For each of the two categories of actions in the risk analysis of the FMEA, there is now a separate assessment scheme in the handbook (AIAG & VDA). With the 7 steps of the standardized FMEA method description, tables and catalogs have been created to assess the likelihood of occurrence and likelihood of detection in the risk analysis of the FMEA.
There are two crucial points in the risk analysis of the FMEA for carrying out this step, defining the corresponding actions and assessing their effectiveness:
- The likelihood of occurrence, the so-called O value, is a quality assessment of the preventive actions discussed.
- On the other hand, the likelihood of detection, the so-called D value, is a quality assessment of the detection actions under consideration.
In addition to the likelihood of occurrence and likelihood of detection, the risk analysis in the standardized FMEA method description incudes a third crucial factor: the severity of the effects. It is important in this context to draw up clear customer categories:
- The first customer perspective is the customer’s own company, with consideration of the damage caused to that company. Examples include rejects, rework and extra work on the project.
- The second customer perspective is the system integrator, the assembly plant to which we deliver our results. This involves defining potential effects, such as additional work in assembly or rejection in incoming goods inspection.
- The third customer perspective is the user of the entire system, such as the automobile driver, for whom entirely different assessments must be formulated: system failure, for example, which means that the automobile cannot be driven. Or the failure of subsystems which mean that the car can still be used, but not to its full extent.
- The fourth customer perspective, which should not be underestimated either, is society, expressed through technical standards, official and statutory requirements.
The combination of the likelihood of occurrence with the effect or the likelihood of detection with the effect then result in the two-dimensional matrices of the risk analysis in the FMEA, in which the risks are displayed. According to the FMEA handbook (AIAG & VDA), these are classified into high, moderate and low in the standardized FMEA method description.
Detailed knowledge: Risk analysis in the FMEA method description
In the risk analysis of the FMEA, risks are assessed by analyzing their severity, occurrence and detection and identifying any necessary action.
The objectives of the risk analysis in the standardized FMEA method description are:
- Definition and assessment of existing and planned actions.
- Presentation of interdependencies between preventive actions and causes of failure or detection actions and causes of failure.
- Assessment of severity, occurrence and detection for the respective chains of failure effects.
- Establishment of the priorities for the necessary tasks.
- Cooperation between supplier and customer, creation of a shared understanding of the technical risks.
- Creation of the starting point for optimization, e.g. by defining additional design or testing actions.
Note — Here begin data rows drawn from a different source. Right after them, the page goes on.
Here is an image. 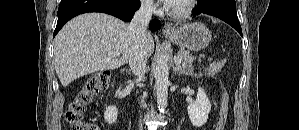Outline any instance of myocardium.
Masks as SVG:
<instances>
[{"label":"myocardium","instance_id":"f54148a6","mask_svg":"<svg viewBox=\"0 0 299 130\" xmlns=\"http://www.w3.org/2000/svg\"><path fill=\"white\" fill-rule=\"evenodd\" d=\"M196 2L195 0H185L180 5L170 6L169 13L175 19H184L191 14Z\"/></svg>","mask_w":299,"mask_h":130}]
</instances>
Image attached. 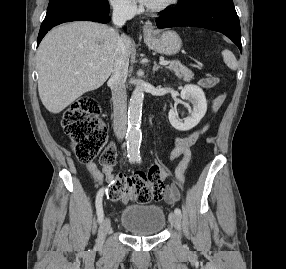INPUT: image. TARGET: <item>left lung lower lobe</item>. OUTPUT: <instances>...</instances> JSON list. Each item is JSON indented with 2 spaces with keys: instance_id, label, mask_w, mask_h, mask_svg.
<instances>
[{
  "instance_id": "1",
  "label": "left lung lower lobe",
  "mask_w": 286,
  "mask_h": 269,
  "mask_svg": "<svg viewBox=\"0 0 286 269\" xmlns=\"http://www.w3.org/2000/svg\"><path fill=\"white\" fill-rule=\"evenodd\" d=\"M161 13L158 28L194 26L218 31L242 52L240 22L232 1H203L186 8L169 7Z\"/></svg>"
}]
</instances>
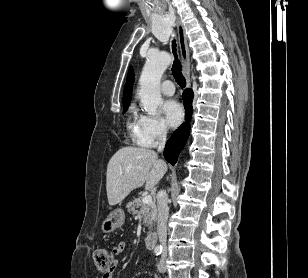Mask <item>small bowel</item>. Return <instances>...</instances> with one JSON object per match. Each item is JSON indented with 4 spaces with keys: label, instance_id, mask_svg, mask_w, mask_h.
I'll list each match as a JSON object with an SVG mask.
<instances>
[{
    "label": "small bowel",
    "instance_id": "obj_1",
    "mask_svg": "<svg viewBox=\"0 0 308 278\" xmlns=\"http://www.w3.org/2000/svg\"><path fill=\"white\" fill-rule=\"evenodd\" d=\"M125 243L121 242L118 245H116L113 249L112 252L114 254V256L118 257L119 255H121L123 253V251L125 250ZM117 266V259H114V264L112 269L105 273V275L103 276V278H112V270Z\"/></svg>",
    "mask_w": 308,
    "mask_h": 278
}]
</instances>
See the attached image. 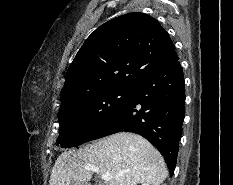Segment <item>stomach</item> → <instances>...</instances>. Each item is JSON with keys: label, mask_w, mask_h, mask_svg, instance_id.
<instances>
[{"label": "stomach", "mask_w": 233, "mask_h": 185, "mask_svg": "<svg viewBox=\"0 0 233 185\" xmlns=\"http://www.w3.org/2000/svg\"><path fill=\"white\" fill-rule=\"evenodd\" d=\"M71 185H86V184L82 182H73Z\"/></svg>", "instance_id": "1"}]
</instances>
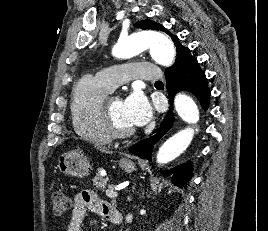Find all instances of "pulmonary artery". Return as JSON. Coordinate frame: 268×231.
Returning <instances> with one entry per match:
<instances>
[{
	"label": "pulmonary artery",
	"instance_id": "pulmonary-artery-1",
	"mask_svg": "<svg viewBox=\"0 0 268 231\" xmlns=\"http://www.w3.org/2000/svg\"><path fill=\"white\" fill-rule=\"evenodd\" d=\"M159 70L160 68L157 65L138 62L104 68L98 72L97 76L104 84L113 90L130 78H138L152 82L156 81L161 77Z\"/></svg>",
	"mask_w": 268,
	"mask_h": 231
}]
</instances>
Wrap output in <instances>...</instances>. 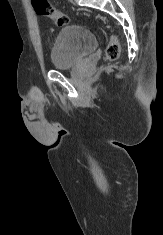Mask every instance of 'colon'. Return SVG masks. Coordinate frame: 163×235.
<instances>
[{
	"label": "colon",
	"instance_id": "obj_1",
	"mask_svg": "<svg viewBox=\"0 0 163 235\" xmlns=\"http://www.w3.org/2000/svg\"><path fill=\"white\" fill-rule=\"evenodd\" d=\"M32 5L39 15L51 18L57 26L62 27L69 23L68 16L54 8L48 0H32ZM119 55L120 45L118 39L116 36L111 35L105 50L106 59L116 60Z\"/></svg>",
	"mask_w": 163,
	"mask_h": 235
}]
</instances>
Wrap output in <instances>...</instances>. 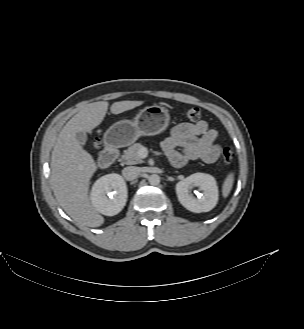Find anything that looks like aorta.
Returning <instances> with one entry per match:
<instances>
[{"mask_svg": "<svg viewBox=\"0 0 304 329\" xmlns=\"http://www.w3.org/2000/svg\"><path fill=\"white\" fill-rule=\"evenodd\" d=\"M148 182L151 185H158L160 183V177L157 174H152L148 177Z\"/></svg>", "mask_w": 304, "mask_h": 329, "instance_id": "762f6f07", "label": "aorta"}]
</instances>
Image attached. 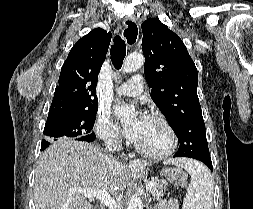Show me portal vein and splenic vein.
I'll use <instances>...</instances> for the list:
<instances>
[{"label": "portal vein and splenic vein", "instance_id": "18ae733b", "mask_svg": "<svg viewBox=\"0 0 253 209\" xmlns=\"http://www.w3.org/2000/svg\"><path fill=\"white\" fill-rule=\"evenodd\" d=\"M154 186V181H150L147 184V190L151 191ZM71 192H78L79 194H82L83 196L87 198H97L101 201V203H104L109 209H113L117 207V203L111 196L105 191V190H99V189H92V188H76L73 189Z\"/></svg>", "mask_w": 253, "mask_h": 209}]
</instances>
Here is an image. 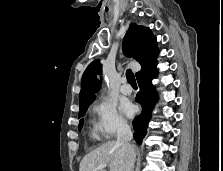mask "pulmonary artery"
<instances>
[{
  "label": "pulmonary artery",
  "instance_id": "obj_1",
  "mask_svg": "<svg viewBox=\"0 0 223 171\" xmlns=\"http://www.w3.org/2000/svg\"><path fill=\"white\" fill-rule=\"evenodd\" d=\"M120 91L124 95H130L132 93V88L131 86L127 83L126 79H122V85L120 87Z\"/></svg>",
  "mask_w": 223,
  "mask_h": 171
}]
</instances>
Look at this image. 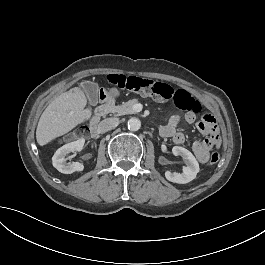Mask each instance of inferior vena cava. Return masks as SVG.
<instances>
[{
    "mask_svg": "<svg viewBox=\"0 0 265 265\" xmlns=\"http://www.w3.org/2000/svg\"><path fill=\"white\" fill-rule=\"evenodd\" d=\"M119 119L118 118H106L98 124V132L99 133H105L109 130H111L113 127H115L118 124Z\"/></svg>",
    "mask_w": 265,
    "mask_h": 265,
    "instance_id": "obj_1",
    "label": "inferior vena cava"
}]
</instances>
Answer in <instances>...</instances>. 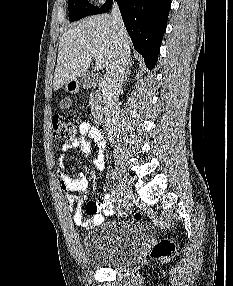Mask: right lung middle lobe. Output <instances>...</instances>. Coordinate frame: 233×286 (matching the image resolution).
<instances>
[{
  "mask_svg": "<svg viewBox=\"0 0 233 286\" xmlns=\"http://www.w3.org/2000/svg\"><path fill=\"white\" fill-rule=\"evenodd\" d=\"M97 7L91 5L88 0H68L69 21H77L91 15Z\"/></svg>",
  "mask_w": 233,
  "mask_h": 286,
  "instance_id": "obj_1",
  "label": "right lung middle lobe"
}]
</instances>
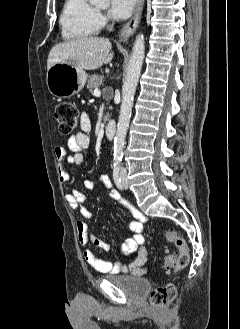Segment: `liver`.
Returning a JSON list of instances; mask_svg holds the SVG:
<instances>
[{
    "label": "liver",
    "instance_id": "6515ba94",
    "mask_svg": "<svg viewBox=\"0 0 240 329\" xmlns=\"http://www.w3.org/2000/svg\"><path fill=\"white\" fill-rule=\"evenodd\" d=\"M108 39L85 37L55 45L49 52L47 70L56 63H68L80 69L95 70L113 59Z\"/></svg>",
    "mask_w": 240,
    "mask_h": 329
}]
</instances>
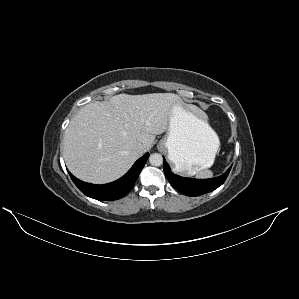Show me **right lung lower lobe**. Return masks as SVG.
<instances>
[{
    "label": "right lung lower lobe",
    "instance_id": "right-lung-lower-lobe-1",
    "mask_svg": "<svg viewBox=\"0 0 299 299\" xmlns=\"http://www.w3.org/2000/svg\"><path fill=\"white\" fill-rule=\"evenodd\" d=\"M148 157L149 153H146L134 163L132 168L123 177L108 184L95 185L86 183L77 179L71 173L69 174L74 184L86 196L101 201L117 200L124 197L133 188Z\"/></svg>",
    "mask_w": 299,
    "mask_h": 299
}]
</instances>
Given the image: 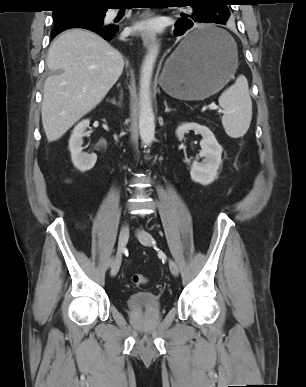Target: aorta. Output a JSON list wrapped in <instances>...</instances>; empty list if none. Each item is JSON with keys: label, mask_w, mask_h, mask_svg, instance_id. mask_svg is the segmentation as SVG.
Here are the masks:
<instances>
[{"label": "aorta", "mask_w": 306, "mask_h": 387, "mask_svg": "<svg viewBox=\"0 0 306 387\" xmlns=\"http://www.w3.org/2000/svg\"><path fill=\"white\" fill-rule=\"evenodd\" d=\"M159 54V44H154L144 57L140 71L139 133L142 143L150 146L154 141L155 117L152 107L150 84L153 68Z\"/></svg>", "instance_id": "762f6f07"}]
</instances>
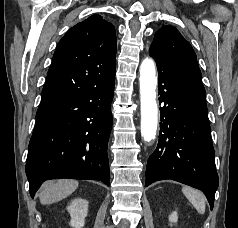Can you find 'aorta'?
<instances>
[{
    "mask_svg": "<svg viewBox=\"0 0 238 228\" xmlns=\"http://www.w3.org/2000/svg\"><path fill=\"white\" fill-rule=\"evenodd\" d=\"M140 102L141 134L144 141L155 139L158 124V107L156 102V66L151 58H145L140 65Z\"/></svg>",
    "mask_w": 238,
    "mask_h": 228,
    "instance_id": "1",
    "label": "aorta"
}]
</instances>
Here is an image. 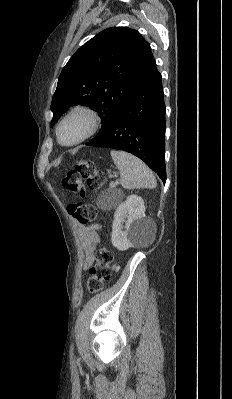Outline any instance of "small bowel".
<instances>
[{"mask_svg":"<svg viewBox=\"0 0 232 399\" xmlns=\"http://www.w3.org/2000/svg\"><path fill=\"white\" fill-rule=\"evenodd\" d=\"M78 237L84 253V264L88 266L93 262L94 245L100 239V231L92 226H80Z\"/></svg>","mask_w":232,"mask_h":399,"instance_id":"1","label":"small bowel"}]
</instances>
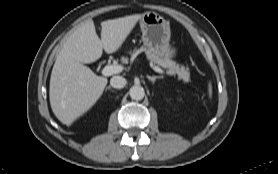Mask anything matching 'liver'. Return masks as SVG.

Design actions in the risk analysis of the FMEA is the term used for experiences from comparable existing designs. The preventive actions and detection actions are the key parts of the documentation. Preventive actions provide rules and information as input for the design. Detection actions provide established verification and validation procedures by means of which it has been shown that failures have been detected in the past. Important: The effectiveness of the preventive and detection actions applied in the risk analysis of the FMEA should be confirmed by reviews or project documents.
Risk analysis in the FMEA method description: Assessment and task priorities
In the risk analysis, the interplay between failure effect, failure mode and failure cause is examined in terms of its risks. Severity (S) stands for the severity of the failure effect. Occurrence (O) stands for the occurrence of the failure cause and detection (D) for detection of the failure cause/mode that has occurred. Assessment values between 1 and 10 are assigned to each of these risk assessment criteria in the risk analysis according to the FMEA handbook (AIAG & VDA).
If failure modes, failure effects and failure causes are defined in the detailed risk analysis along with severity assessments, occurrence assessments and detection assessments, actions to reduce risk can then be established. At this point in the risk analysis of the FMEA, the FMEA team has to define these in a reasonable way and in accordance with resources, technology and individual factors.